[PATCH 05/29] drm/amdgpu: switch job hw_fence to amdgpu_fence
Christian König
christian.koenig at amd.com
Fri Jun 6 11:39:40 UTC 2025
On 6/6/25 08:43, Alex Deucher wrote:
> Use the amdgpu fence container so we can store additional
> data in the fence.
>
> Signed-off-by: Alex Deucher <alexander.deucher at amd.com>
> ---
> drivers/gpu/drm/amd/amdgpu/amdgpu_debugfs.c | 2 +-
> drivers/gpu/drm/amd/amdgpu/amdgpu_device.c | 2 +-
> drivers/gpu/drm/amd/amdgpu/amdgpu_fence.c | 30 +++++----------------
> drivers/gpu/drm/amd/amdgpu/amdgpu_job.c | 12 ++++-----
> drivers/gpu/drm/amd/amdgpu/amdgpu_job.h | 2 +-
> drivers/gpu/drm/amd/amdgpu/amdgpu_ring.h | 16 +++++++++++
> 6 files changed, 32 insertions(+), 32 deletions(-)
>
> diff --git a/drivers/gpu/drm/amd/amdgpu/amdgpu_debugfs.c b/drivers/gpu/drm/amd/amdgpu/amdgpu_debugfs.c
> index 8e626f50b362e..f81608330a3d0 100644
> --- a/drivers/gpu/drm/amd/amdgpu/amdgpu_debugfs.c
> +++ b/drivers/gpu/drm/amd/amdgpu/amdgpu_debugfs.c
> @@ -1902,7 +1902,7 @@ static void amdgpu_ib_preempt_mark_partial_job(struct amdgpu_ring *ring)
> continue;
> }
> job = to_amdgpu_job(s_job);
> - if (preempted && (&job->hw_fence) == fence)
> + if (preempted && (&job->hw_fence.base) == fence)
> /* mark the job as preempted */
> job->preemption_status |= AMDGPU_IB_PREEMPTED;
> }
> diff --git a/drivers/gpu/drm/amd/amdgpu/amdgpu_device.c b/drivers/gpu/drm/amd/amdgpu/amdgpu_device.c
> index ea565651f7459..8298e95e4543e 100644
> --- a/drivers/gpu/drm/amd/amdgpu/amdgpu_device.c
> +++ b/drivers/gpu/drm/amd/amdgpu/amdgpu_device.c
> @@ -6375,7 +6375,7 @@ int amdgpu_device_gpu_recover(struct amdgpu_device *adev,
> *
> * job->base holds a reference to parent fence
> */
> - if (job && dma_fence_is_signaled(&job->hw_fence)) {
> + if (job && dma_fence_is_signaled(&job->hw_fence.base)) {
> job_signaled = true;
> dev_info(adev->dev, "Guilty job already signaled, skipping HW reset");
> goto skip_hw_reset;
> diff --git a/drivers/gpu/drm/amd/amdgpu/amdgpu_fence.c b/drivers/gpu/drm/amd/amdgpu/amdgpu_fence.c
> index 2f24a6aa13bf6..569e0e5373927 100644
> --- a/drivers/gpu/drm/amd/amdgpu/amdgpu_fence.c
> +++ b/drivers/gpu/drm/amd/amdgpu/amdgpu_fence.c
> @@ -41,22 +41,6 @@
> #include "amdgpu_trace.h"
> #include "amdgpu_reset.h"
>
> -/*
> - * Fences mark an event in the GPUs pipeline and are used
> - * for GPU/CPU synchronization.
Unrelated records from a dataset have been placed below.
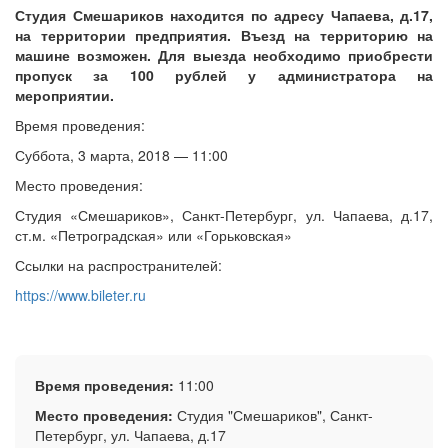
Студия Смешариков находится по адресу Чапаева, д.17,
на территории предприятия. Въезд на территорию на
машине возможен. Для выезда необходимо приобрести
пропуск за 100 рублей у администратора на
мероприятии.
Время проведения:
Суббота, 3 марта, 2018 — 11:00
Место проведения:
Студия «Смешариков», Санкт-Петербург, ул. Чапаева, д.17,
ст.м. «Петроградская» или «Горьковская»
Ссылки на распространителей:
https://www.bileter.ru
Время проведения:
11:00
Место проведения:
Студия "Смешариков", Санкт-
Петербург, ул. Чапаева, д.17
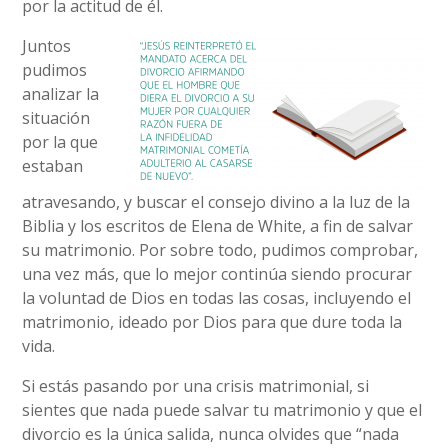
por la actitud de él.
Juntos
pudimos
analizar la
situación
por la que
estaban
atravesando, y buscar el consejo divino a la luz de la
Biblia y los escritos de Elena de White, a fin de salvar
su matrimonio. Por sobre todo, pudimos comprobar,
una vez más, que lo mejor continúa siendo procurar
la voluntad de Dios en todas las cosas, incluyendo el
matrimonio, ideado por Dios para que dure toda la
vida.
Si estás pasando por una crisis matrimonial, si
sientes que nada puede salvar tu matrimonio y que el
divorcio es la única salida, nunca olvides que “nada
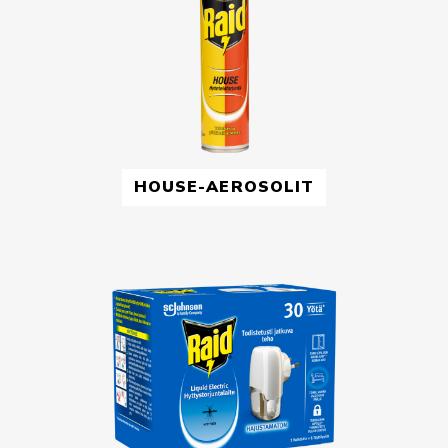
HOUSE-AEROSOLIT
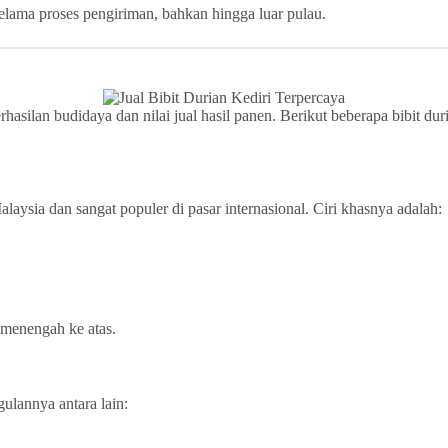
selama proses pengiriman, bahkan hingga luar pulau.
hasilan budidaya dan nilai jual hasil panen. Berikut beberapa bibit du
ysia dan sangat populer di pasar internasional. Ciri khasnya adalah:
 menengah ke atas.
ulannya antara lain:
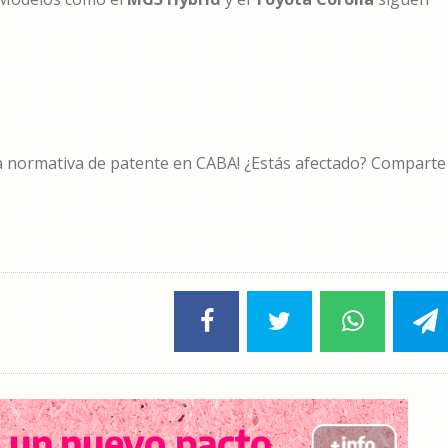
va normativa de patente en CABA! ¿Estás afectado? Comparte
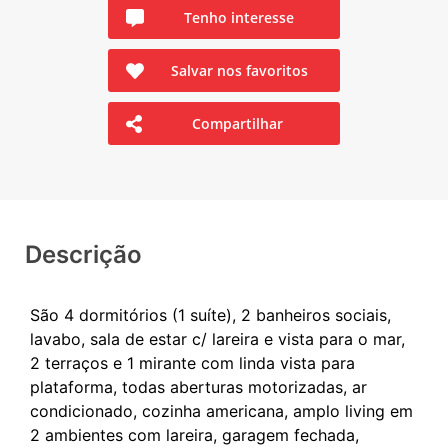
Tenho interesse
Salvar nos favoritos
Compartilhar
Descrição
São 4 dormitórios (1 suíte), 2 banheiros sociais,
lavabo, sala de estar c/ lareira e vista para o mar,
2 terraços e 1 mirante com linda vista para
plataforma, todas aberturas motorizadas, ar
condicionado, cozinha americana, amplo living em
2 ambientes com lareira, garagem fechada,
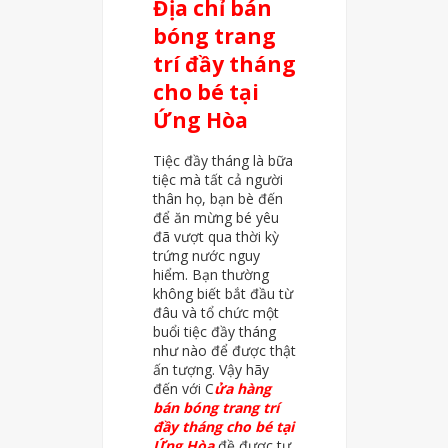
Địa chỉ bán
bóng trang
trí đầy tháng
cho bé tại
Ứng Hòa
Tiệc đầy tháng là bữa
tiệc mà tất cả người
thân họ, bạn bè đến
để ăn mừng bé yêu
đã vượt qua thời kỳ
trứng nước nguy
hiểm. Bạn thường
không biết bắt đầu từ
đâu và tổ chức một
buổi tiệc đầy tháng
như nào để được thật
ấn tượng. Vậy hãy
đến với C
ửa hàng
bán bóng trang trí
đầy tháng cho bé tại
Ứng Hòa
đề được tư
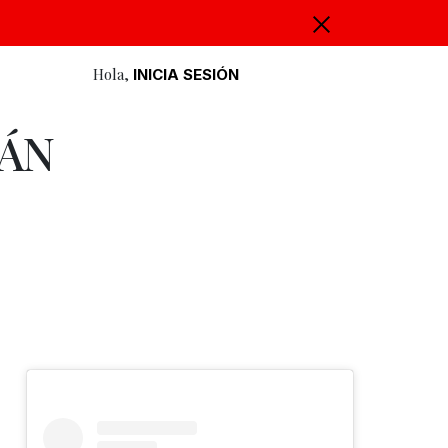
Hola,
INICIA SESIÓN
ÁN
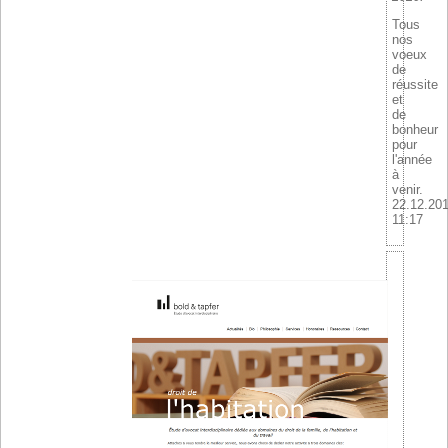
Tous
nos
voeux
de
réussite
et
de
bonheur
pour
l'année
à
venir.
22.12.20
11:17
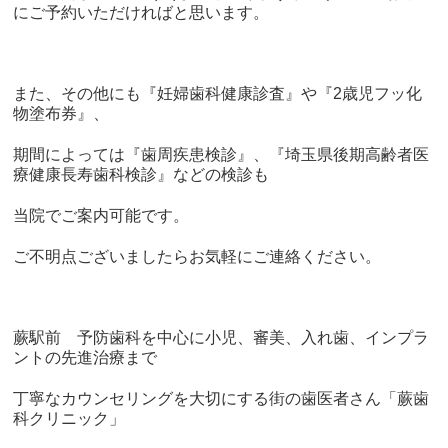
にご予約いただければと思います。
また、その他にも『妊婦歯科健康診査』や『
2
歳児フッ化
物塗布券』、
期間によっては『歯周疾患検診』、『埼玉県後期高齢者医
療健康長寿歯科検診』などの検診も
当院でご案内可能です。
ご不明点ございましたらお気軽にご連絡ください。
蕨駅前 予防歯科を中心に小児、審美、入れ歯、インプラ
ントの先進治療まで
丁寧なカウンセリングを大切にする街の歯医者さん「蕨歯
科クリニック」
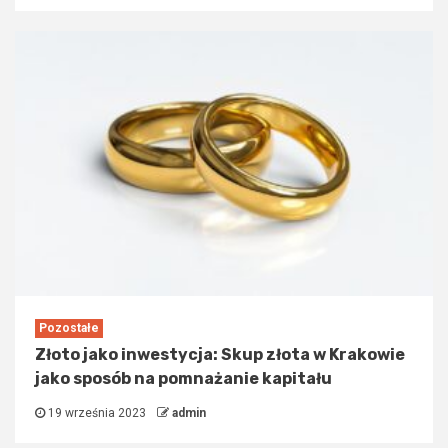
Pozostałe
Złoto jako inwestycja: Skup złota w Krakowie
jako sposób na pomnażanie kapitału
19 września 2023
admin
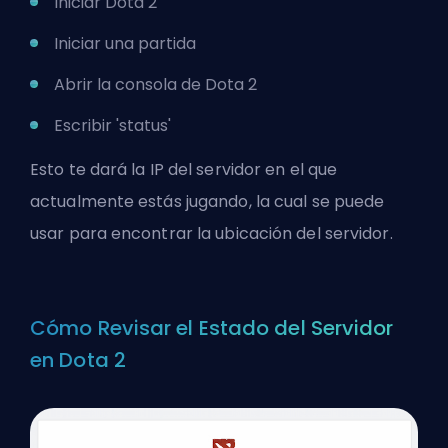
Iniciar Dota 2
Iniciar una partida
Abrir la consola de Dota 2
Escribir 'status'
Esto te dará la IP del servidor en el que
actualmente estás jugando, la cual se puede
usar para encontrar la ubicación del servidor.
Cómo Revisar el Estado del Servidor
en Dota 2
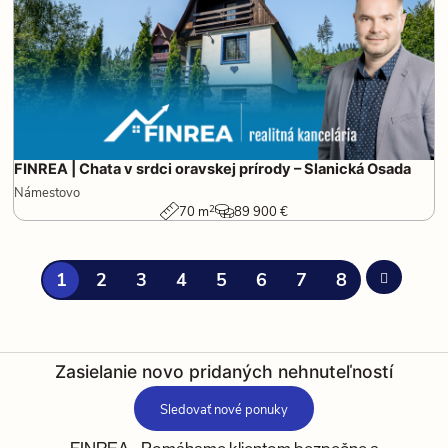
FINREA | Chata v srdci oravskej prírody – Slanická Osada
Námestovo
2
70 m
89 900 €
1
2
3
4
5
6
7
8
Zasielanie novo pridaných nehnuteľností
Sledovať nové ponuky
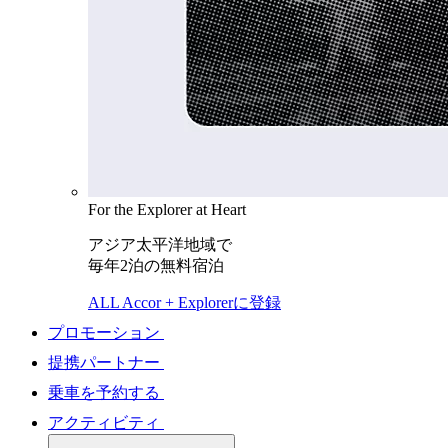
For the Explorer at Heart
アジア太平洋地域で
毎年2泊の無料宿泊
ALL Accor + Explorerに登録
プロモーション
提携パートナー
乗車を予約する
アクティビティ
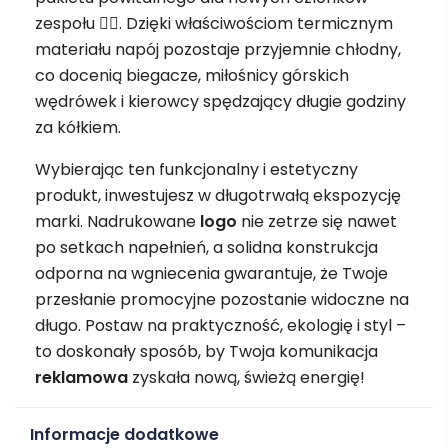
zespołu 🚴‍♂️. Dzięki właściwościom termicznym
materiału napój pozostaje przyjemnie chłodny,
co docenią biegacze, miłośnicy górskich
wędrówek i kierowcy spędzający długie godziny
za kółkiem.
Wybierając ten funkcjonalny i estetyczny
produkt, inwestujesz w długotrwałą ekspozycję
marki. Nadrukowane
logo
nie zetrze się nawet
po setkach napełnień, a solidna konstrukcja
odporna na wgniecenia gwarantuje, że Twoje
przesłanie promocyjne pozostanie widoczne na
długo. Postaw na praktyczność, ekologię i styl –
to doskonały sposób, by Twoja komunikacja
reklamowa
zyskała nową, świeżą energię!
Informacje dodatkowe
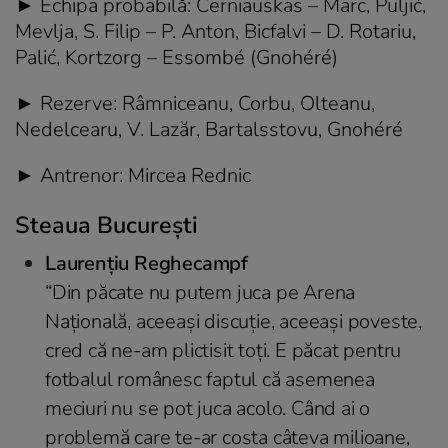
► Echipa probabilă: Černiauskas – Marc, Puljić,
Mevlja, S. Filip – P. Anton, Bicfalvi – D. Rotariu,
Palić, Kortzorg – Essombé (Gnohéré)
► Rezerve: Râmniceanu, Corbu, Olteanu,
Nedelcearu, V. Lazăr, Bartalsstovu, Gnohéré
► Antrenor: Mircea Rednic
Steaua Bucureşti
Laurențiu Reghecampf
“
Din păcate nu putem juca pe Arena
Națională, aceeași discuție, aceeași poveste,
cred că ne-am plictisit toți. E păcat pentru
fotbalul românesc faptul că asemenea
meciuri nu se pot juca acolo. Când ai o
problemă care te-ar costa câteva milioane,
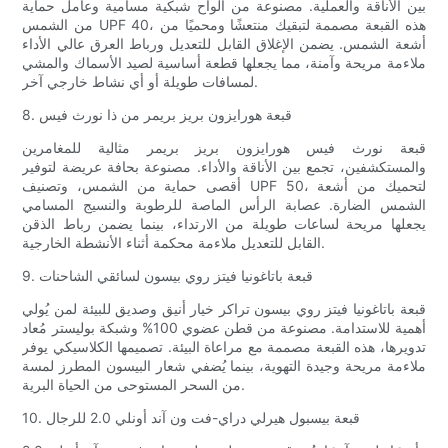
بين الأناقة والعملية. مصنوعة من ألواح شبكية مسامية وعامل حماية
من الشمس UPF 40، هذه القبعة مصممة لتبقيك منتعشًا ومحميًا من
أشعة الشمس. يضمن الإغلاق القابل للتعديل ورباط العرق عالي الأداء
ملاءمة مريحة وآمنة، مما يجعلها قطعة أساسية لصيد الأسماك والمشي
لمسافات طويلة أو أي نشاط خارجي آخر.
8. قبعة هورايزون بريز بريمر من ذا نورث فيس
قبعة نورث فيس هورايزون بريز بريمر مثالية للمغامرين
والمستكشفين، تجمع بين الأناقة والأداء. مصنوعة بحافة عريضة لتوفير
أقصى حماية من الشمس، وتصنيف UPF 50، لتحميك من أشعة
الشمس الضارة. عصابة الرأس الماصة للرطوبة والنسيج المسامي
يجعلها مريحة لساعات طويلة من الارتداء، بينما يضمن رباط الذقن
القابل للتعديل ملاءمة محكمة أثناء الأنشطة الخارجية.
9. قبعة باتاغونيا فيتز روي بيسون لسائقي الشاحنات
قبعة باتاغونيا فيتز روي بيسون تراكر خيار أنيق وصديق للبيئة لمن يُولي
أهمية للاستدامة. مصنوعة من قطن عضوي 100% وشبكة بوليستر مُعاد
تدويرها، هذه القبعة مصممة مع مراعاة البيئة. تصميمها الكلاسيكي يوفر
ملاءمة مريحة وجيدة التهوية، بينما يُضفي شعار البيسون المطرز لمسة
من السحر المستوحى من الحياة البرية.
10. قبعة بيسبول هيرلي دراي-فت ون آند أونلي 2.0 للرجال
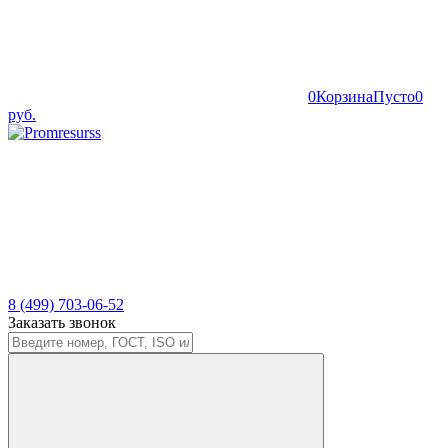
0
Корзина
Пусто
0
руб.
8 (499) 703-06-52
Заказать звонок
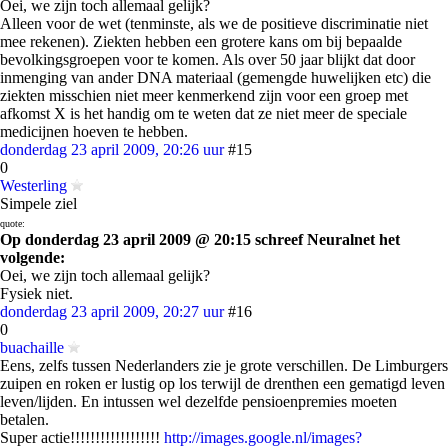
Oei, we zijn toch allemaal gelijk?
Alleen voor de wet (tenminste, als we de positieve discriminatie niet
mee rekenen). Ziekten hebben een grotere kans om bij bepaalde
bevolkingsgroepen voor te komen. Als over 50 jaar blijkt dat door
inmenging van ander DNA materiaal (gemengde huwelijken etc) die
ziekten misschien niet meer kenmerkend zijn voor een groep met
afkomst X is het handig om te weten dat ze niet meer de speciale
medicijnen hoeven te hebben.
donderdag 23 april 2009, 20:26 uur
#15
0
Westerling
Simpele ziel
quote:
Op donderdag 23 april 2009 @ 20:15 schreef Neuralnet het
volgende:
Oei, we zijn toch allemaal gelijk?
Fysiek niet.
donderdag 23 april 2009, 20:27 uur
#16
0
buachaille
Eens, zelfs tussen Nederlanders zie je grote verschillen. De Limburgers
zuipen en roken er lustig op los terwijl de drenthen een gematigd leven
leven/lijden. En intussen wel dezelfde pensioenpremies moeten
betalen.
Super actie!!!!!!!!!!!!!!!!!!
http://images.google.nl/images?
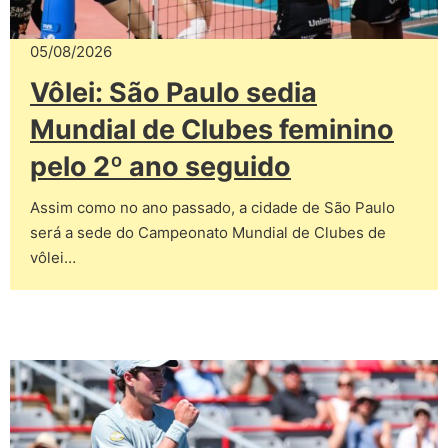
05/08/2026
Vôlei: São Paulo sedia
Mundial de Clubes feminino
pelo 2º ano seguido
Assim como no ano passado, a cidade de São Paulo
será a sede do Campeonato Mundial de Clubes de
vôlei…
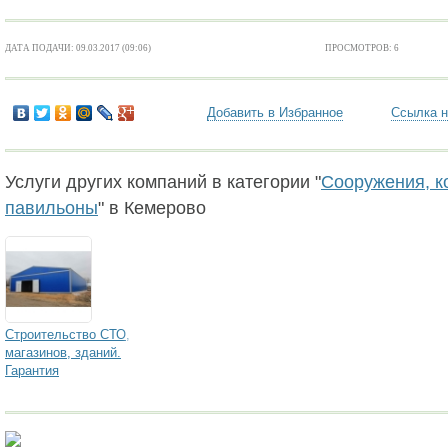
ДАТА ПОДАЧИ: 09.03.2017 (09:06)
ПРОСМОТРОВ: 6
Добавить в Избранное
Ссылка н
Услуги других компаний в категории "
Сооружения, к
павильоны
" в Кемерово
Строительство СТО,
магазинов, зданий.
Гарантия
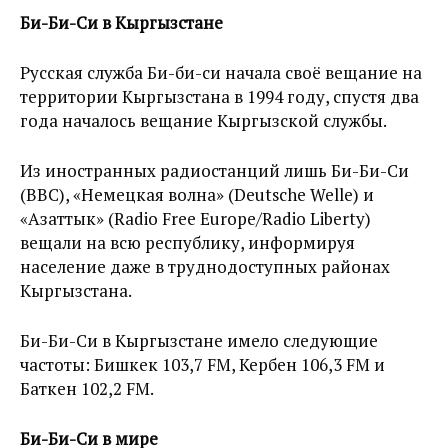
Би-Би-Си в Кыргызстане
Русская служба Би-би-си начала своё вещание на
территории Кыргызстана в 1994 году, спустя два
года началось вещание Кыргызской службы.
Из иностранных радиостанций лишь Би-Би-Си
(BBC), «Немецкая волна» (Deutsche Welle) и
«Азаттык» (Radio Free Europe/Radio Liberty)
вещали на всю республику, информируя
население даже в труднодоступных районах
Кыргызстана.
Би-Би-Си в Кыргызстане имело следующие
частоты: Бишкек 103,7 FM, Кербен 106,3 FM и
Баткен 102,2 FM.
Би-Би-Си в мире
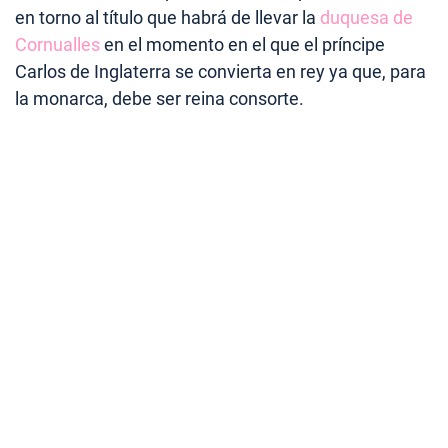
en torno al título que habrá de llevar la
duquesa de
Cornualles
en el momento en el que el príncipe
Carlos de Inglaterra se convierta en rey ya que, para
la monarca, debe ser reina consorte.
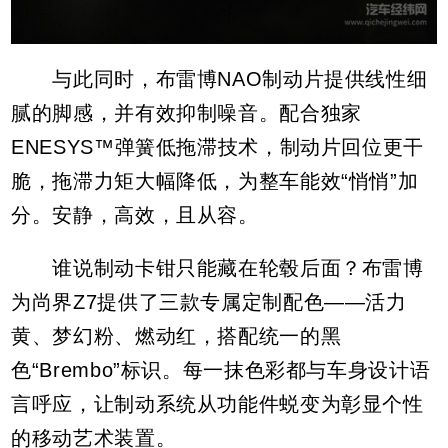
与此同时，布雷博NAO制动片提供线性细
腻的脚感，并有效抑制噪音。配合独家
ENESYS™弹簧低拖滞技术，制动片回位更干
脆，拖滞力矩大幅降低，为整车能效“悄悄”加
分。安静，高效，且从容。
谁说制动卡钳只能藏在轮毂后面？布雷博
为尚界Z7提供了三款专属定制配色——活力
黄、梦幻粉、燃动红，搭配统一的黑
色“Brembo”标识。每一抹色彩都与车身设计语
言呼应，让制动系统从功能件蜕变为彰显个性
的移动艺术装置。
When the fence is written,
> - * it is expected that all buffers associated with that fence
> - * are no longer in use by the associated ring on the GPU and
> - * that the relevant GPU caches have been flushed.
> - */
> -
> -struct amdgpu_fence {
> - struct dma_fence base;
> -
> - /* RB, DMA, etc. */
> - struct amdgpu_ring *ring;
> - ktime_t start_timestamp;
> -};
> -
Oh, that handling here is completely broken.
The MCBP muxer overwrites fields in the job because of this ^^.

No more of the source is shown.